Updated: Dec 3, 2018



There are 10080 minutes a week. If you have a 30-minute instrumental lesson, that means there are 10050 minutes when you are not playing your instrument. Therefore a lesson is only 0.3% of your week. What happens to your learning during the rest of the week?


If you don’t practice in between lessons, there is a significant danger that you will have forgotten what you learnt in the lesson. Which means that the following lesson, you will just be going back over the things you learnt in the previous lesson. This makes progress slow, increasing frustration with both the student and the teacher. It also means that as improvement is gradual, the student is more likely to want to give up learning, in the belief that they are not good enough to play the instrument.

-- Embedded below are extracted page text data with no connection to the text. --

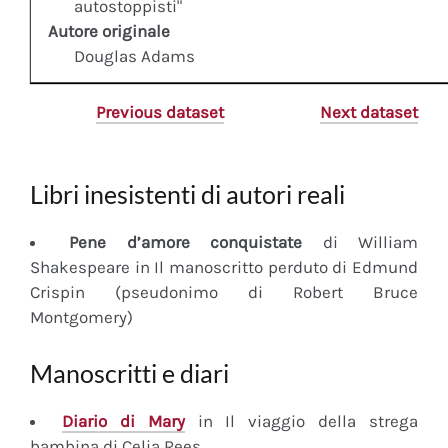
autostoppisti"
Autore originale
Douglas Adams
Previous dataset
Next dataset
Libri inesistenti di autori reali
Pene d’amore conquistate
di William
Shakespeare in Il manoscritto perduto di Edmund
Crispin (pseudonimo di Robert Bruce
Montgomery)
Manoscritti e diari
Diario
di Mary
in Il viaggio della strega
bambina di Celia Rees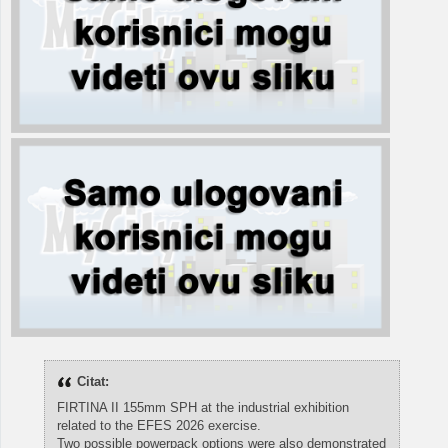
Citat:
FIRTINA II 155mm SPH at the industrial exhibition
related to the EFES 2026 exercise.
Two possible powerpack options were also demonstrated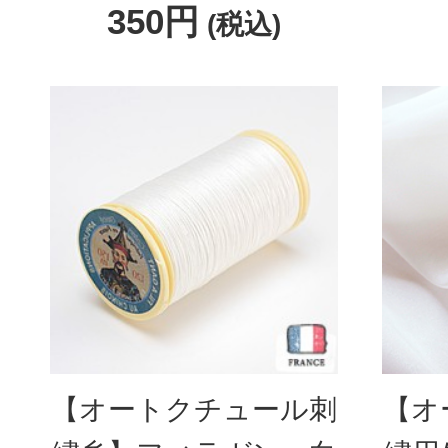
350円
(税込)
【オートクチュール刺
【オ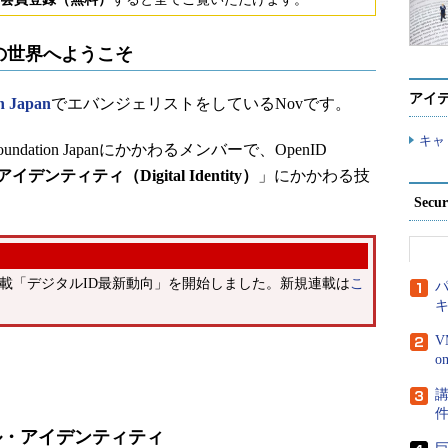
の世界へようこそ
アイ
n Japan
でエバンジェリストをしているNovです。
キャ
dation Japanにかかわるメンバーで、OpenID
デンティティ（Digital Identity）
」にかかわる技
Secu
連載「デジタルID最新動向」を開始しました。新規連載は
こ
パ
V
講
ル・アイデンティティ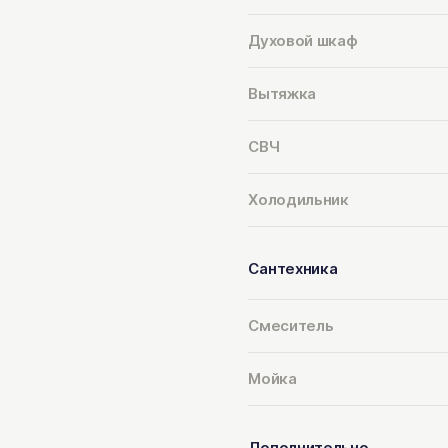
Духовой шкаф
Вытяжка
СВЧ
Холодильник
Сантехника
Смеситель
Мойка
Дополнительно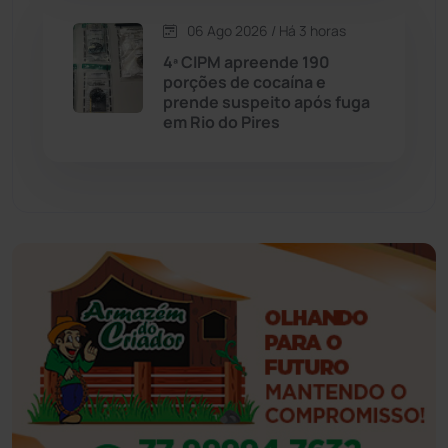
06 Ago 2026 / Há 3 horas
Esportes
(522)
4ª CIPM apreende 190
porções de cocaína e
Eventos
(24)
prende suspeito após fuga
em Rio do Pires
Feira da Mata
(23)
Guajeru
(130)
Guanambi
(3494)
Ibiassucê
(167)
Ibicoara
(220)
Ibipitanga
(116)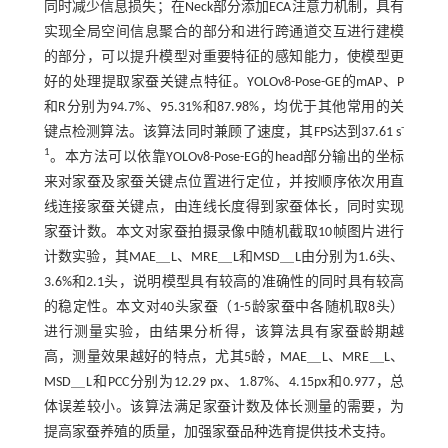
同时减少信息损失；在Neck部分添加ECA注意力机制，具有
实现全局空间信息聚合的部分和进行跨通道交互进行建模
的部分，可以提升模型对重要特征的感知能力，使模型更
好的处理提取家蚕关键点特征。YOLOv8-Pose-GE的mAP、P
和R分别为94.7%、95.31%和87.98%，均优于其他常用的关
-
键点检测算法。该算法同时兼顾了速度，其FPS达到37.61 s
1
。本方法可以依靠YOLOv8-Pose-EG的head部分输出的坐标
来对家蚕及家蚕关键点位置进行定位，并按顺序依次用直
线连接家蚕关键点，由连线长度得到家蚕体长，同时实现
家蚕计数。本文对家蚕拍摄录像中随机截取10帧图片进行
计数实验，其MAE＿L、MRE＿L和MSD＿L由分别为1.6头、
3.6%和2.1头，说明模型具有较高的准确性的同时具有较高
的稳定性。本文对40头家蚕（1-5龄家蚕中各随机取8头）
进行测量实验，由结果分析得，该算法具有家蚕龄期越
高，测量效果越好的特点，尤其5龄，MAE＿L、MRE＿L、
MSD＿L和PCC分别为12.29 px、1.87%、4.15px和0.977，总
体误差较小。该算法满足家蚕计数及体长测量的需要，为
提高家蚕养殖的质量，加强家蚕品种选育提供技术支持。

Practice is the repetition of action with the goal of improvement. Musicians, dancers, athletes all have to practice to make improvement in their chosen skill. It is the unglamorous side to being a musician as it involves long hours, often by yourself, repeating the same exercises and sections of music until it has improved.


By regularly practising it trains our brain what to do. It makes it easier for us when it comes to performing our instruments. The more we repeat an action, the easier it is for our nerves to send signals through the body as it forms a superhighway of neural pathways.


Many children of sports stars and musicians will often follow their parents into the same professions. Living in a musical environment, where someone is practising an instrument is considered part of everyday life, makes it easier for these children to establish a regular practice routine.


Tiger Woods father was a golfer, who brought Woods his first gold club for his first birthday and he then played his first game of crazy golf at eighteen months. Mozart’s was considered a child prodigy, but as his father, was a musician he was surrounded by music. Michael Howe estimates that Mozart had already done 3,500 hours of practice by the time he was 6 years old [1].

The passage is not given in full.